The Black Lillies, a Knoxville-based band, released its fourth and most successful album, “Hard to Please,” in October 2015.
Since then, the band has seen its grassroots appeal spread to an ever-widening audience, with many drawn to its “soulful mix of upbeat Americana and tender ballads,” as one critic described it.
The six-member group will be the featured band at Rochester Civic Theatre’s Americana Showcase on Friday at 7:30 p.m.
The band has garnered three first-round Grammy Award nominations, has plans for a European concert tour, and has played multiple times at the Grand Ole Opry.
We talked to the band’s founding frontman and songwriter, Cruz Contreras, during a brief break from its demanding 200-concerts-a-year schedule.
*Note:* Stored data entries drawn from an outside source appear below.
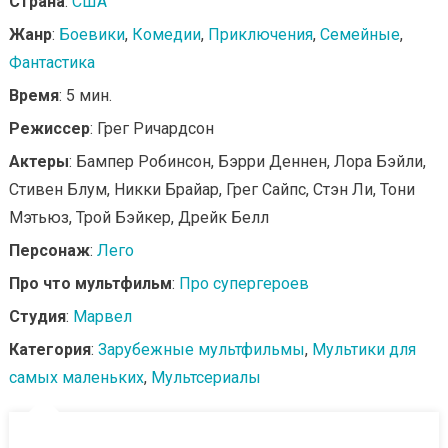
Страна
:
США
Жанр
:
Боевики
,
Комедии
,
Приключения
,
Семейные
,
Фантастика
Время
: 5 мин.
Режиссер
: Грег Ричардсон
Актеры
: Бампер Робинсон, Бэрри Деннен, Лора Бэйли,
Стивен Блум, Никки Брайар, Грег Сайпс, Стэн Ли, Тони
Мэтьюз, Трой Бэйкер, Дрейк Белл
Персонаж
:
Лего
Про что мультфильм
:
Про супергероев
Студия
:
Марвел
Категория
:
Зарубежные мультфильмы
,
Мультики для
самых маленьких
,
Мультсериалы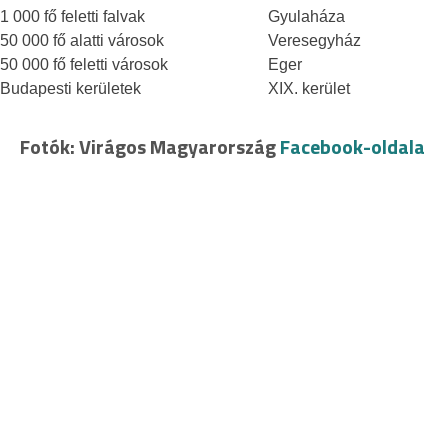
1 000 fő feletti falvak
Gyulaháza
50 000 fő alatti városok
Veresegyház
50 000 fő feletti városok
Eger
Budapesti kerületek
XIX. kerület
Fotók: Virágos Magyarország
Facebook-oldala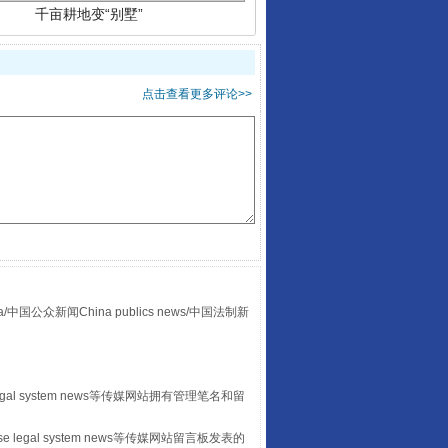
点击查看更多评论>>
别拿“量子”当幌子
众新闻China publics news/中国法制新
egal system news等传媒网站拥有管理笔名和留
 legal system news等传媒网站留言板发表的
习近平的“航天情”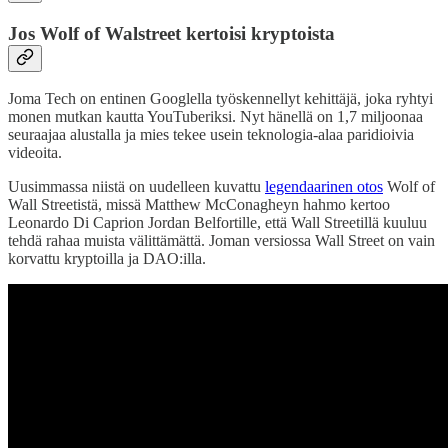
Jos Wolf of Walstreet kertoisi kryptoista
Joma Tech on entinen Googlella työskennellyt kehittäjä, joka ryhtyi
monen mutkan kautta YouTuberiksi. Nyt hänellä on 1,7 miljoonaa
seuraajaa alustalla ja mies tekee usein teknologia-alaa paridioivia
videoita.
Uusimmassa niistä on uudelleen kuvattu
legendaarinen otos
Wolf of
Wall Streetistä, missä Matthew McConagheyn hahmo kertoo
Leonardo Di Caprion Jordan Belfortille, että Wall Streetillä kuuluu
tehdä rahaa muista välittämättä. Joman versiossa Wall Street on vain
korvattu kryptoilla ja DAO:illa.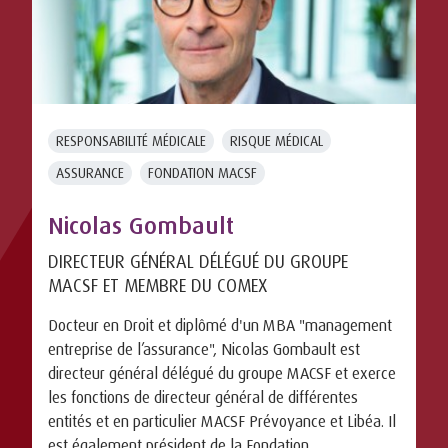
RESPONSABILITÉ MÉDICALE
RISQUE MÉDICAL
ASSURANCE
FONDATION MACSF
Nicolas Gombault
DIRECTEUR GÉNÉRAL DÉLÉGUÉ DU GROUPE
MACSF ET MEMBRE DU COMEX
Docteur en Droit et diplômé d'un MBA "management
entreprise de l’assurance", Nicolas Gombault est
directeur général délégué du groupe MACSF et exerce
les fonctions de directeur général de différentes
entités et en particulier MACSF Prévoyance et Libéa. Il
est également président de la Fondation ...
507: How has your most album, “Hard to Please,” been received so far?
Contreras: I think it has brought us the most notoriety at this point. Every time you make a new record, you’re hoping to build on it. There’s always a chance that you put out a clunker. But I think our fans were certainly pleased, and we made a lot of new fans through it.
507: How do you describe your music?
Contreras: The other day, someone referred to it as “cosmic Appalachia.” It’s pretty cool. Can I steal that? At the same time, I’ve spent most of my life trying to evade labels. So does that cover it all? No. But it covers a pretty big part of it. A lot of times, I’ll reference country, rock and soul.
507: You play 200 a gigs a year. That sounds like a grinding pace. Are audiences the same or different depending on your venue?
Contreras: Very different. Everywhere we travel, I’m very aware of what type of audience we’re going to play to. We’re from Knoxville, east Tennessee. It’s more of a mountain culture. It’s more like, move the chairs out of the way, drink some moonshine and let’s dance. There are some places where people are very reserved. And I know if they’re not dancing and smiling or even moving or blinking, they’re actually having a good time. People are just different everywhere.
507: What’s it like to play at the Grand Ole Opry?
Contreras: For country music fans and our families and where we’re from, it’s really the biggest call you can get, the biggest stage. When you tell your parents and your friends and family we’re going to the Opry, it feels like you made it. It’s probably the most important stage we’ve been on.
507: Your band has grown over the years, to six members. What’s it like to travel with such a big band?
Contreras: It is probably an example of pushing things to the limit a little bit. Having a band and touring means more beds in hotels, more paychecks, more personalities and more complications. When I first started the band, I didn’t really think of that sort of stuff. It was just like, “Hey man, you want to play a gig?” You didn’t really think about, “We’re going to be spending 40 days together. How’s that going to work?”